### Provided entries
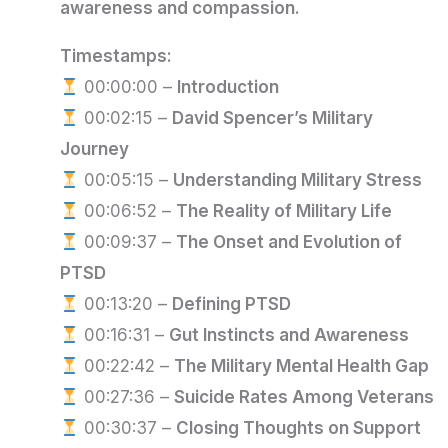
awareness and compassion.
Timestamps:
00:00:00 –
Introduction
00:02:15 –
David Spencer’s Military
Journey
00:05:15 –
Understanding Military Stress
00:06:52 –
The Reality of Military Life
00:09:37 –
The Onset and Evolution of
PTSD
00:13:20 –
Defining PTSD
00:16:31 –
Gut Instincts and Awareness
00:22:42 –
The Military Mental Health Gap
00:27:36 –
Suicide Rates Among Veterans
00:30:37 –
Closing Thoughts on Support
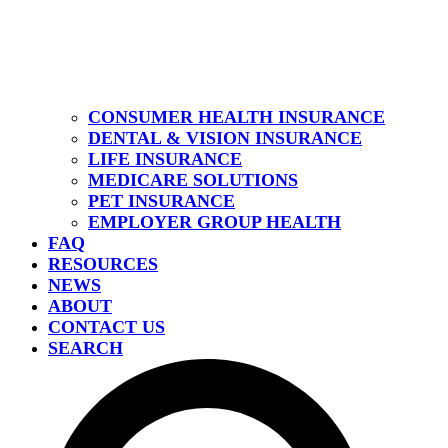
CONSUMER HEALTH INSURANCE
DENTAL & VISION INSURANCE
LIFE INSURANCE
MEDICARE SOLUTIONS
PET INSURANCE
EMPLOYER GROUP HEALTH
FAQ
RESOURCES
NEWS
ABOUT
CONTACT US
SEARCH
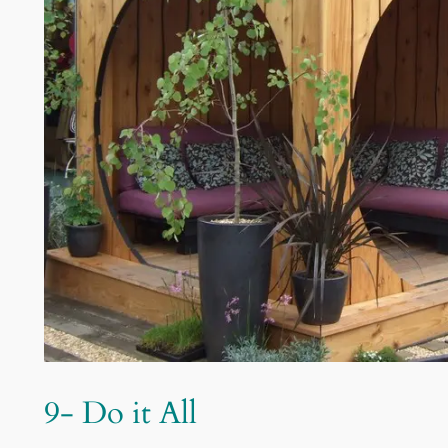
9- Do it All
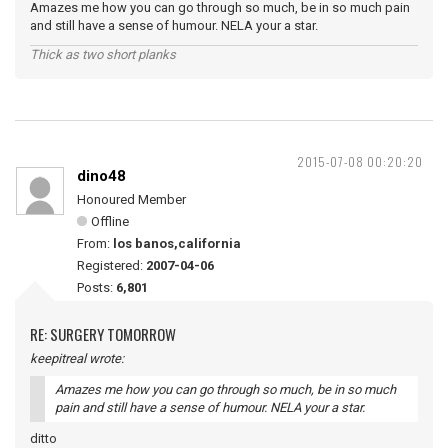
Amazes me how you can go through so much, be in so much pain
and still have a sense of humour. NELA your a star.
Thick as two short planks
2015-07-08 00:20:20
dino48
Honoured Member
Offline
From:
los banos,california
Registered:
2007-04-06
Posts:
6,801
RE: SURGERY TOMORROW
keepitreal wrote:
Amazes me how you can go through so much, be in so much
pain and still have a sense of humour. NELA your a star.
ditto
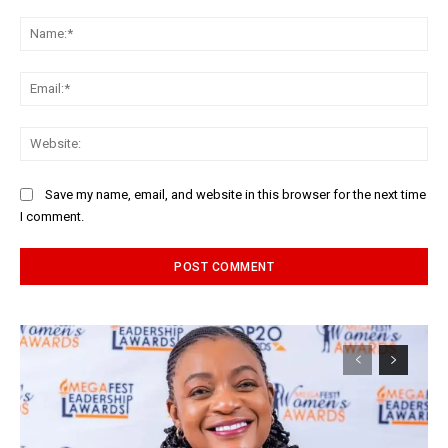
Comment:
Na
Ema
Web
Save my name, email, and website in this browser for the next time
I comment.
Alternative:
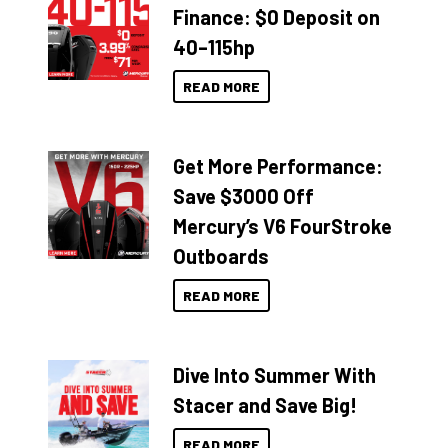
Finance: $0 Deposit on
40–115hp
READ MORE
Get More Performance:
Save $3000 Off
Mercury’s V6 FourStroke
Outboards
READ MORE
Dive Into Summer With
Stacer and Save Big!
READ MORE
######
About this task: Scan the data above for the string "have". Copy every line in which it appears.

Answer for this exercise:
and still have a sense of humour. NELA your a star.
pain and still have a sense of humour. NELA your a star.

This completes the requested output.